Das haben laut Baar in den vergangenen Monaten immer wieder Jugendliche genutzt, die bis auf das Dach des Hochhauses geklettert seien und dort Party gemacht hätten. Einmal sei ein Einkaufswagen vom Dach auf die Grünfläche vor dem Haus geworfen worden, in den Kellern seien Dinge weggekommen. Ob die Jugendlichen zu Familien aus dem Haus gehören oder von außerhalb kamen, weiß Baar nicht.

Die Mieter wollen sich auf keinen Fall dem Druck der Hausverwaltung beugen und, wie gefordert, bis 15. Oktober ihre Wohnungen verlassen.

Mieter diskutieren vor dem Haus mit Engelbert Baar (rechts) über die Zustände im Haus.

Rüsselsheim: Kein Kontakt zum Hausverwalter möglich

Auch Baar kämpft zwar weiter, überlegt aber, ob er aus dem Haus, in dem er seit 2017 wohnt, wieder auszieht. "Das ist zu viel", seufzt der 64-Jährige. Seinen bevorstehenden Ruhestand will er lieber in einer intakten Umgebung verbringen.

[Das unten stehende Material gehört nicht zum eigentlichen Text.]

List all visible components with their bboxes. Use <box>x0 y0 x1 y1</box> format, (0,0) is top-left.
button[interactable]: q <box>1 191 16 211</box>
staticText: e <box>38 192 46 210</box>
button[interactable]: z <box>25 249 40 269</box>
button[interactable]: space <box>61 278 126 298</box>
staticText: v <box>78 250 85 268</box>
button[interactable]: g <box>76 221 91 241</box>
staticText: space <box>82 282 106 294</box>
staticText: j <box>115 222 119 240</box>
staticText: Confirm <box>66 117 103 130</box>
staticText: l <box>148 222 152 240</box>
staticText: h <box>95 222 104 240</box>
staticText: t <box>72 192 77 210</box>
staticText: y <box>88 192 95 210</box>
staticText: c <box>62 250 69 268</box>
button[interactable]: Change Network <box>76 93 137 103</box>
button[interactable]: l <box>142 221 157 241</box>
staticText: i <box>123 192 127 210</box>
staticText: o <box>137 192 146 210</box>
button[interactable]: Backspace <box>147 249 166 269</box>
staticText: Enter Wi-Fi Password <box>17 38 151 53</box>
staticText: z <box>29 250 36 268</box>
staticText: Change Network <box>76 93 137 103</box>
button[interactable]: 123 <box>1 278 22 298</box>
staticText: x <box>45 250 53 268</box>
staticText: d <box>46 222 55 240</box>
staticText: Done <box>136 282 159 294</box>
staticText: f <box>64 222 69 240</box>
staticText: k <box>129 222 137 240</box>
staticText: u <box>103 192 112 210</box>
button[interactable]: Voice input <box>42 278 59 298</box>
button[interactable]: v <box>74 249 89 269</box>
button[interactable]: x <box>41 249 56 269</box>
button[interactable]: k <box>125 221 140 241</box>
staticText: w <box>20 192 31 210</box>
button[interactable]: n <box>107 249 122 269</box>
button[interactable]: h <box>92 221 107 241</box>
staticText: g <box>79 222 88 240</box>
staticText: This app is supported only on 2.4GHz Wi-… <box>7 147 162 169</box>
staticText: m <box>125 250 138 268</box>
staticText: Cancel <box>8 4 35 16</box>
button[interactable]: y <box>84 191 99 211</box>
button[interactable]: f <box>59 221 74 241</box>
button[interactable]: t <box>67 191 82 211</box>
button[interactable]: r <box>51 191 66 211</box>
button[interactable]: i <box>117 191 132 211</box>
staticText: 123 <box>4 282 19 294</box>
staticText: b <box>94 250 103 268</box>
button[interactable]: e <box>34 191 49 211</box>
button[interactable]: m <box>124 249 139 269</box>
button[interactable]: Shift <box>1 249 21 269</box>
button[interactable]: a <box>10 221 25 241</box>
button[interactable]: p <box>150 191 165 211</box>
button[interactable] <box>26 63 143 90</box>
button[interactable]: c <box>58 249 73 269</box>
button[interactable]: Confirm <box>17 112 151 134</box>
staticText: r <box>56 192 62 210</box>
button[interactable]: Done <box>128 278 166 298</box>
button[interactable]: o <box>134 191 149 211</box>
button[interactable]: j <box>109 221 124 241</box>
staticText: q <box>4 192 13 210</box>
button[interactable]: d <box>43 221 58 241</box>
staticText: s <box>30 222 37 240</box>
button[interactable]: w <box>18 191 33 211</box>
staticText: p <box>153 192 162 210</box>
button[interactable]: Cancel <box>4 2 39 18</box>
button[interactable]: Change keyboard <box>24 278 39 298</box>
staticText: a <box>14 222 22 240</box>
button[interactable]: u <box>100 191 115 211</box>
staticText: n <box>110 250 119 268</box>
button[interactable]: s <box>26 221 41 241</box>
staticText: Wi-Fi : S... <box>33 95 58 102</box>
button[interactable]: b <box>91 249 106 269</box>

Der Versuch, mit dem zuständigen Hausverwalter telefonisch Kontakt aufzunehmen, scheitert. Am Telefon heißt es, wegen der vielen Altfälle könne er auf telefonische Anfragen nicht reagieren, man solle eine E-Mail schreiben. Aber auf die gab es, wie erwähnt, laut Baar in den vergangenen Monaten keinerlei Reaktion. Auch auf eine E-Mail des Echo haben weder der Hausverwalter noch die Weinberg Capital GmbH reagiert. (Hans-Dieter Erlenbach)

Dürfte so nicht sein: Die neu installierten SAT-Kabel im Keller sind frei zugänglich.